Examinai comigo, senhores, por que penso que
ele diz isso; tu, Meleto, responde-nos. Vós, de vossa parte, lembrai-vos do que
vos pedi no começo e não vos amotineis se eu arranjar a discussão à minha
maneira habitual.
Existe, Meleto, uma pessoa que acredite na existência
de coisas humanas e não na dos homens? Que ele responda, senhores, e não
levante protestos sobre protestos! Há alguém que não acredite em cavalos e sim
na equitação? não creia em flautistas, e sim na arte de tocar flauta? Não há,
excelente homem; se não queres tu responder, eu o direi a ti e aos demais
presentes. Responde, porém, à pergunta que vem após aquelas: há quem acredite
em poderes demoníacos, mas não que existam demônios?
— Não há.
— Obrigado por teres respondido, embora
contrariado, sob a coação do tribunal. Por conseguinte, afirmas que eu
acredito e ensino que há poderes demoníacos; sejam novos, sejam antigos,
segundo dizes, acredito em poderes demoníacos; foi o que juraste na denúncia.

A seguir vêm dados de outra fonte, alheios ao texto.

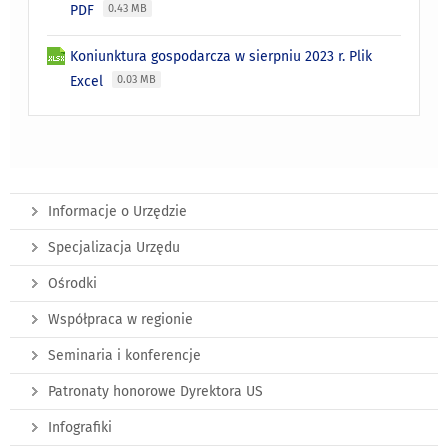
PDF
0.43 MB
Koniunktura gospodarcza w sierpniu 2023 r. Plik
Excel
0.03 MB
Informacje o Urzędzie
Specjalizacja Urzędu
Ośrodki
Współpraca w regionie
Seminaria i konferencje
Patronaty honorowe Dyrektora US
Infografiki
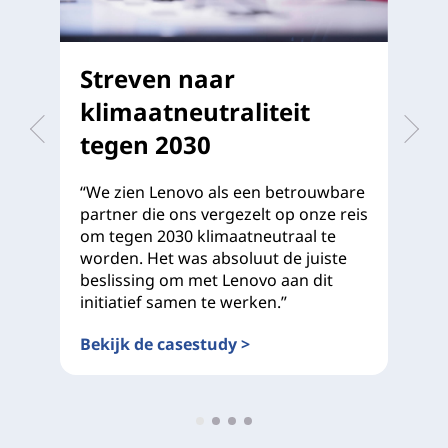
Streven naar
D
klimaatneutraliteit
p
tegen 2030
“W
ja
“We zien Lenovo als een betrouwbare
zo
partner die ons vergezelt op onze reis
du
om tegen 2030 klimaatneutraal te
te
worden. Het was absoluut de juiste
beslissing om met Lenovo aan dit
Le
initiatief samen te werken.”
Bekijk de casestudy >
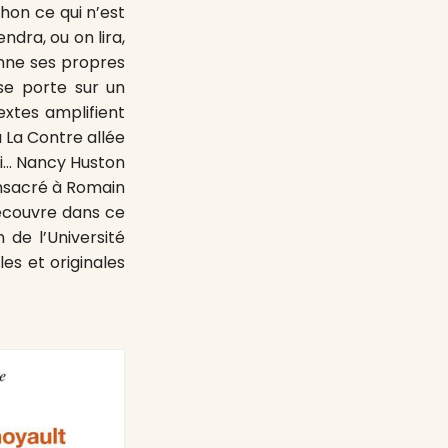
chon ce qui n’est
ndra, ou on lira,
onne ses propres
 se porte sur un
textes amplifient
à La Contre allée
ri… Nancy Huston
consacré à Romain
écouvre dans ce
 de l’Université
es et originales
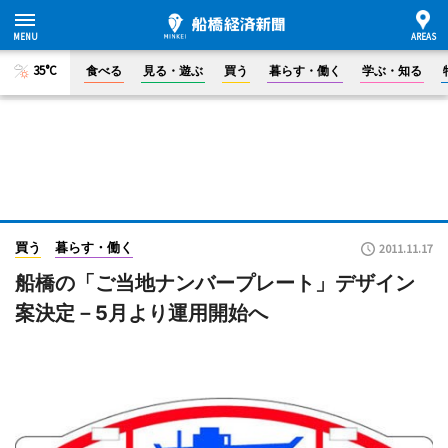
35°C
食べる
見る・遊ぶ
買う
暮らす・働く
学ぶ・知る
買う
暮らす・働く
2011.11.17
船橋の「ご当地ナンバープレート」デザイン
案決定－5月より運用開始へ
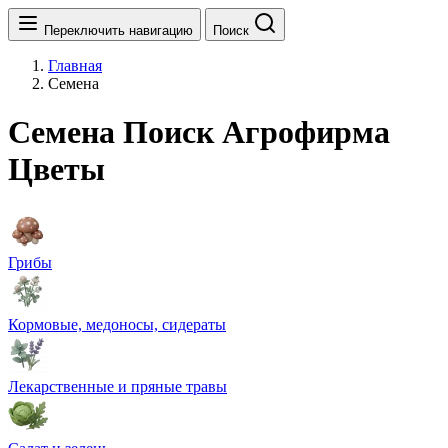
Переключить навигацию
Поиск
Главная
Семена
Семена Поиск Агрофирма
Цветы
Грибы
Кормовые, медоносы, сидераты
Лекарственные и пряные травы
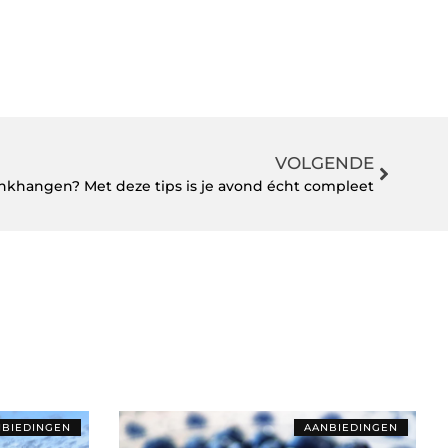
VOLGENDE
nkhangen? Met deze tips is je avond écht compleet
BIEDINGEN
AANBIEDINGEN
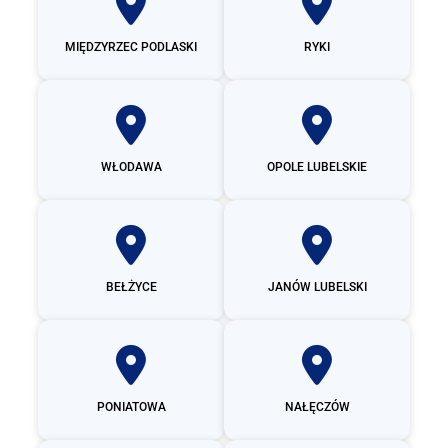
MIĘDZYRZEC PODLASKI
RYKI
WŁODAWA
OPOLE LUBELSKIE
BEŁŻYCE
JANÓW LUBELSKI
PONIATOWA
NAŁĘCZÓW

Ora, se acredito em seus poderes, força é concluir que acredito em demônios.
Não é assim? Sem dúvida; faço de conta que concordas, já que não respondes. Os
demônios, não é verdade que os consideramos deuses ou filhos de deuses? Sim ou
não?
— Por certo.
— Logo, se acredito em demônios, estes ou são
uma sorte de deuses — e eu teria razão afirmando que estás propondo uma
adivinha por brincadeira, dizendo que eu creio em deuses em vez de crer em
deuses, pois que acredito em demônios — ou são filhos de deuses, uma sorte de
bastardos, nascidos de ninfas ou de outras mulheres a quem os atribui a
tradição — e que homem pode acreditar em filhos de deuses e não em deuses?
Seria a mesma aberração de quem acreditasse serem os machos filhos de éguas e
jumentos, sem crer em éguas e jumentos. Não, Meleto, não é admissível que
tenhas apresentado essa denúncia sem o propósito de nos pôr à prova, salvo se
foi à falta de um crime real por que me processes; de convenceres alguém, por
estúpido que seja, de que uma mesma pessoa possa acreditar em poderes
demoníacos e divinos, mas sem acreditar em demônios, deuses e heróis, não
existe a mínima possibilidade. Por conseguinte, Atenienses, a ausência da
culpa a mim imputada na denúncia de Meleto não parece demandar longa defesa;
basta o que foi dito.
Ficai, porém, certos de que é verdade o que eu
dizia há pouco, que muita gente me ficou querendo muito mal. O que me vai
condenar, se eu for condenado, não é Meleto, nem Anito, mas a calúnia e o
rancor de tanta gente; é o que perdeu muitos outros homens de bem e ainda os há
de perder, pois não é de esperar que pare em mim.